In response to your question, "Why do you think we need to posit something extra?" I guess I have two quick responses.

(1) Vibe is short for vibration. And vibration implies some energy or frequency moving through space between two or more points. Hence, I understand the vibe as an actual phenomenon moving from and to, or between, bodies (or from one body to the next).

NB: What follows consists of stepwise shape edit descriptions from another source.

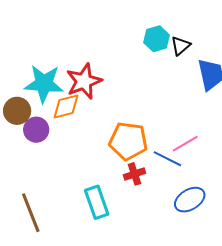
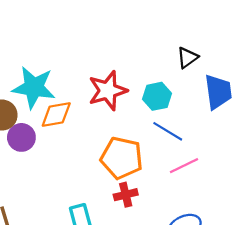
cyan hexagon: (157, 39) -> (157, 96), moved
red star: (84, 81) -> (108, 91), moved
blue line: (167, 159) -> (168, 131), moved

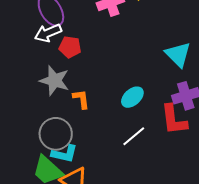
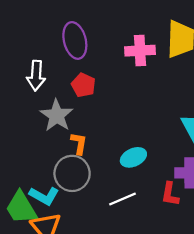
white arrow: (48, 33) -> (36, 76), moved, turned -80
red L-shape: (174, 120) -> (170, 194), size x0.7
gray circle: (56, 134) -> (72, 173), moved

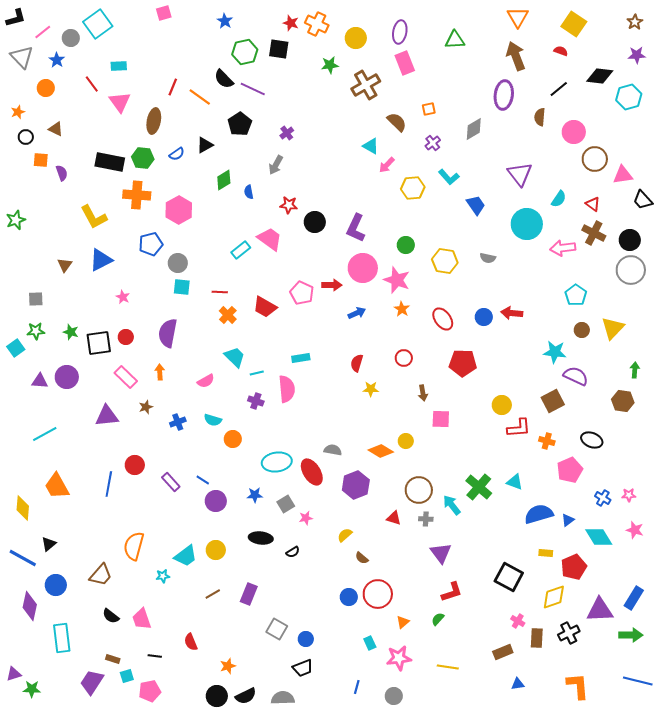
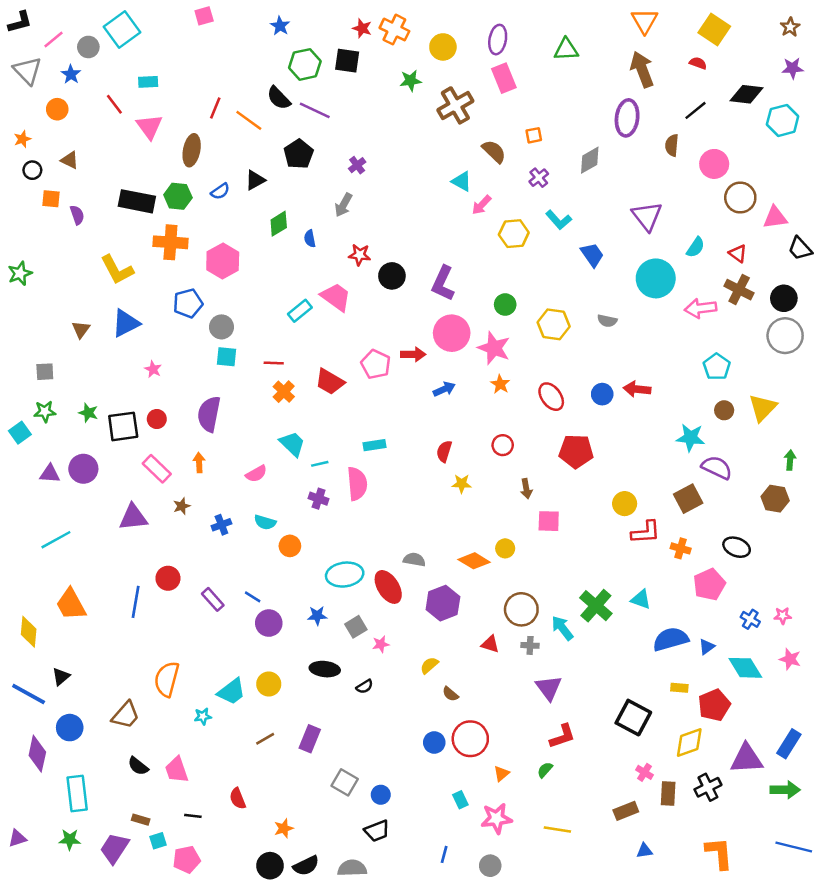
green star: (32, 689) -> (70, 840), moved

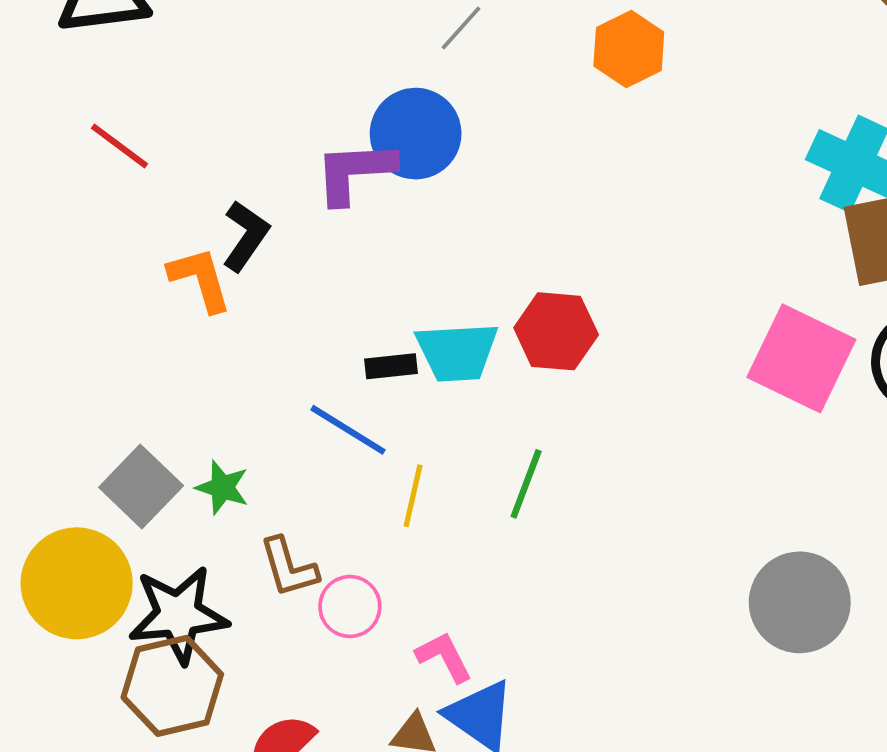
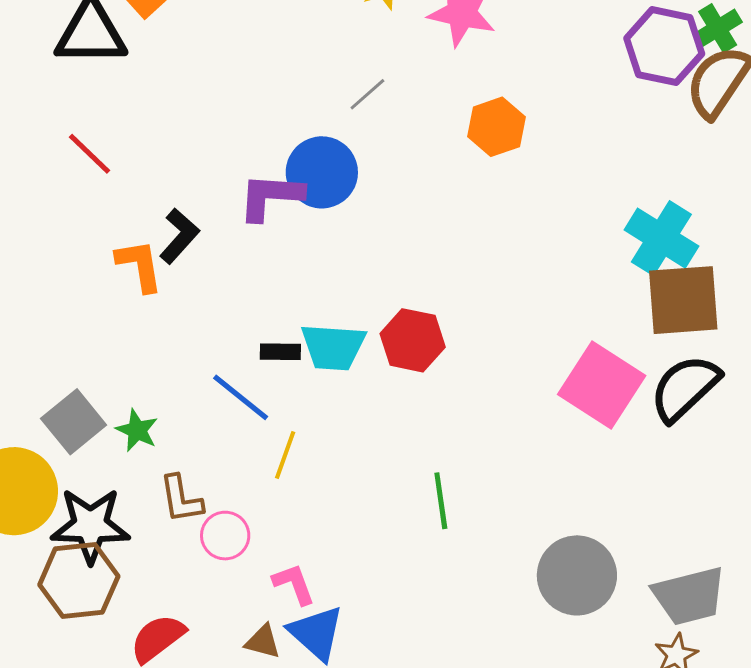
green line: (526, 484) -> (441, 501), moved, turned -36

(2) Just as sight and sound are distinct sensory perceptions, so too is the vibe. Sight and sound (and the other physical senses) overlap and intertwine, but each is distinct. In terms of human experience, there are multiple modes or registers of experience. The psyche, our emotions, subconscious and conscious, the imagination, logical thought, the creative/artistic, etc. The vibe, too, is its own mode or register of experience. If we lump it all together as one thing, then it becomes hard to understand how each works. If everything is "the vibe," then the vibe is no-thing (nothing).
, comment by askesis
askesis @JasonDG said:
"Next time you're at a show, or just listening on your phone, try to notice the difference between the emotional and the vibrational. How are they different? How do you experience each? What are their distinguishing qualities?

Hope this helps!"

Yes, it does! Thank you so much for your helpful explanation. I especially love the homework assignment. I find the emotions comparison especially illuminating! This makes me wonder about a vibe taxonomy, so I will be paying attention during my upcoming listening experiences. One recent example: a topic of conversation this past weekend was about how the NYE runs have a unique kind of vibe that distinguishes them from other shows, even concerts held at MSG.